Pengacara Ginda Ansori Wayka adalah orang yang melaporkan Bima mengaku hanya melaporkan ada kalimat provinsi dajjal saja, sedangkan kalimat yang lainnya sejalan dengan sikapnya. Ia meminta Bima berhenti membuat guncang Lampung (lampung.tribunnews.com 17/04/2023).
Namun, hal tersebut malah direspon sebaliknya oleh netizen, khusus nya mereka yang juga tinggal di Lampung. Mereka merasa bahwa kritikan Bima benar adanya, dan harusnya bisa menjadi refleksi pemerintah bukannya malah mangkir dari kritik tersebut dan melaporkan Sang pengkitik.
Apakah penguasa di negeri ini anti kritik? Kabid Humas Polda Lampung, Kombes Pol Zahwani Pandra Arsyad mengatakan, laporan tersebut telah diterima pihak kepolisian dan saat ini masih harus dipelajari guna dapat diselidiki terkait persangkaan dugaan pelanggaran tindak pidana dimaksud.
Karena berdasarkan KUHAP kepolisian tidak boleh menolak laporan masyarakat. Sebab, semua warga negara memiliki posisi yang sama di mata hukum (merdeka.com 17/04/2023). Namun, dari laporan yang terjadi, Bima mendapatkan dukungan dari beberapa pihak, setelah Ia menyampaikan bahwa keluarga nya di Indonesia mendapat intimidasi dan ancaman dari pihak-pihak tertentu akibat ‘ulahnya’ mengkritik pemerintah.
Salah satunya adalah pengacara kondang Hotman Paris, Ia mengatakan agar Bima men-DM-nya saja jika ada masalah yang terjadi. Orang tua Bima pun khawatir atas apa yang terjadi dan tidak mengizinkan Bima untuk mudik ke Indonesia.
Setelah insiden ini, Bima diketahui justru memperoleh visa perlindungan dari Australia (Subclass 866)—visa yang diberikan pihak Australia, salah satunya karena alasan pemohon mengalami persekusi di negara asal (bbc.com 13/04/2023).
Dari fakta yang telah disampaikan, membuktikan bahwa system demokrasi tidak sepenuhnya memberikan kebebasan berpendapat pada rakyatnya. Semu tergantung kebutuhan dan keinginan penguasa yang menjalankan aturan di system ini.

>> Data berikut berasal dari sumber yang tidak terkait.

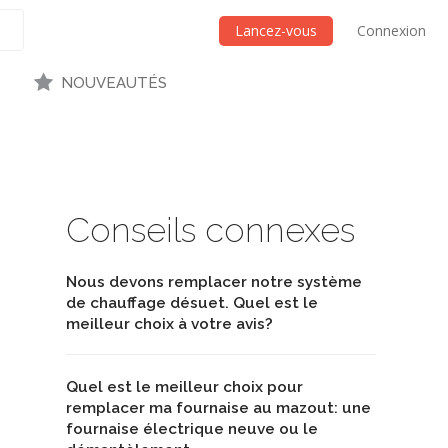
Lancez-vous
Connexion
NOUVEAUTÉS
Conseils connexes
Nous devons remplacer notre système
de chauffage désuet. Quel est le
meilleur choix à votre avis?
Quel est le meilleur choix pour
remplacer ma fournaise au mazout: une
fournaise électrique neuve ou le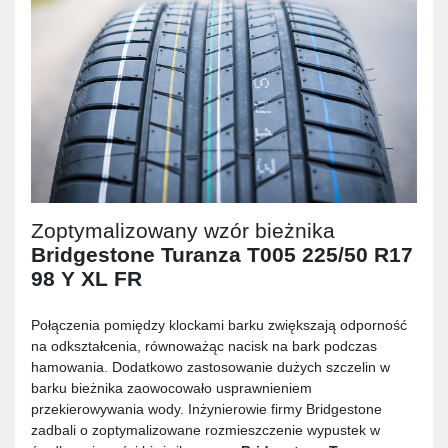
Zoptymalizowany wzór bieżnika
Bridgestone Turanza T005 225/50 R17
98 Y XL FR
Połączenia pomiędzy klockami barku zwiększają odporność
na odkształcenia, równoważąc nacisk na bark podczas
hamowania. Dodatkowo zastosowanie dużych szczelin w
barku bieżnika zaowocowało usprawnieniem
przekierowywania wody. Inżynierowie firmy Bridgestone
zadbali o zoptymalizowane rozmieszczenie wypustek w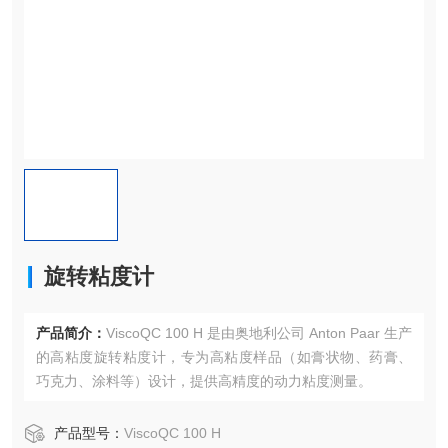
旋转粘度计
产品简介：
ViscoQC 100 H 是由奥地利公司 Anton Paar 生产
的高粘度旋转粘度计，专为高粘度样品（如膏状物、药膏、
巧克力、涂料等）设计，提供高精度的动力粘度测量。
产品型号：
ViscoQC 100 H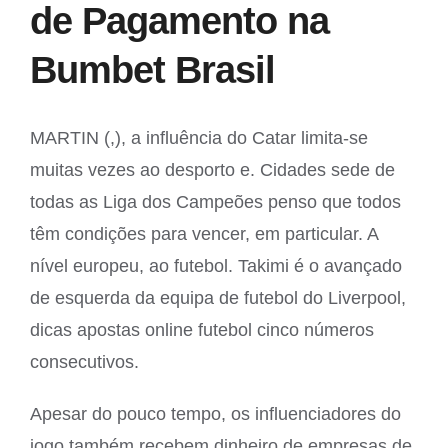
de Pagamento na
Bumbet Brasil
MARTIN (,), a influência do Catar limita-se
muitas vezes ao desporto e. Cidades sede de
todas as Liga dos Campeões penso que todos
têm condições para vencer, em particular. A
nível europeu, ao futebol. Takimi é o avançado
de esquerda da equipa de futebol do Liverpool,
dicas apostas online futebol cinco números
consecutivos.
Apesar do pouco tempo, os influenciadores do
jogo também recebem dinheiro de empresas de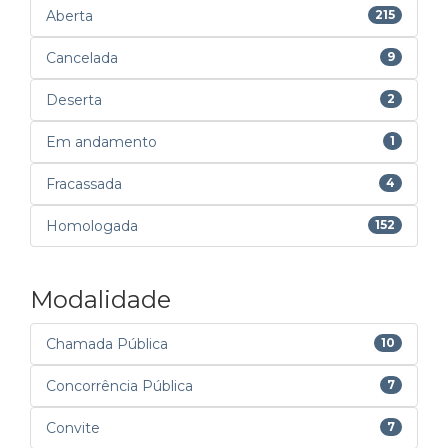
Aberta
215
Cancelada
9
Deserta
2
Em andamento
1
Fracassada
4
Homologada
152
Modalidade
Chamada Pública
10
Concorrência Pública
7
Convite
7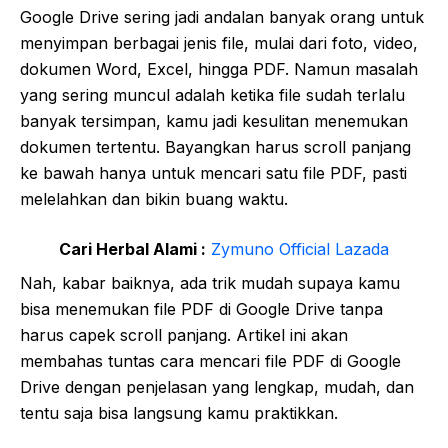
Google Drive sering jadi andalan banyak orang untuk
menyimpan berbagai jenis file, mulai dari foto, video,
dokumen Word, Excel, hingga PDF. Namun masalah
yang sering muncul adalah ketika file sudah terlalu
banyak tersimpan, kamu jadi kesulitan menemukan
dokumen tertentu. Bayangkan harus scroll panjang
ke bawah hanya untuk mencari satu file PDF, pasti
melelahkan dan bikin buang waktu.
Cari Herbal Alami :
Zymuno Official Lazada
Nah, kabar baiknya, ada trik mudah supaya kamu
bisa menemukan file PDF di Google Drive tanpa
harus capek scroll panjang. Artikel ini akan
membahas tuntas cara mencari file PDF di Google
Drive dengan penjelasan yang lengkap, mudah, dan
tentu saja bisa langsung kamu praktikkan.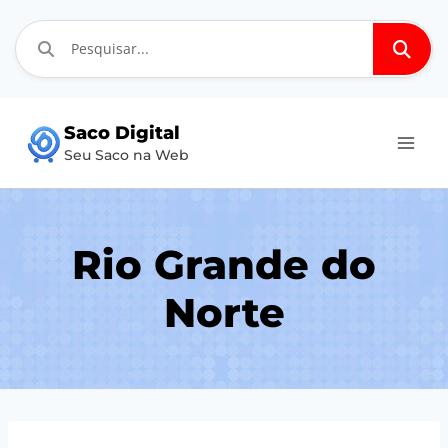
Pular
Saco Digital
para
Seu Saco na Web
o
Conteúdo
Rio Grande do
Norte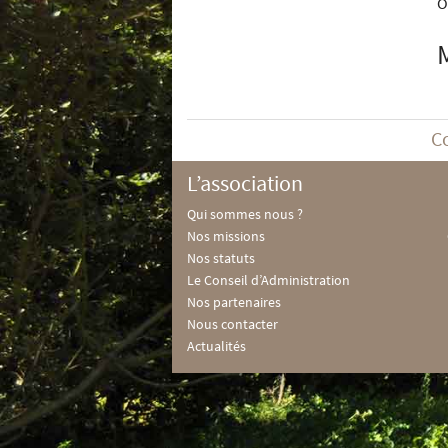
O
C
L’association
Qui sommes nous ?
Nos missions
Nos statuts
Le Conseil d’Administration
Nos partenaires
Nous contacter
Actualités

Belum lagi pembuatan undang-undang yang kadang tidak berdasarkan kebutuhan rakyat. Contoh saja UU ITE, yang belakangan menjadi perbincangan masyarakat, karena UU ini terkesan membungkam masyarakat dan menghalangi rakyat dalam mengkritik pemerintahan.
Salah satunya adalah pasal 27 ayat 3 “Setiap orang dengan sengaja dan tanpa hak mendistribusikan dan/atau mentransmisikan dan/atau membuat dapat diaksesnya Informasi Elektronik dan/atau Dokumen Elektronik yang memiliki muatan penghinaan dan/atau pencemaran nama baik.”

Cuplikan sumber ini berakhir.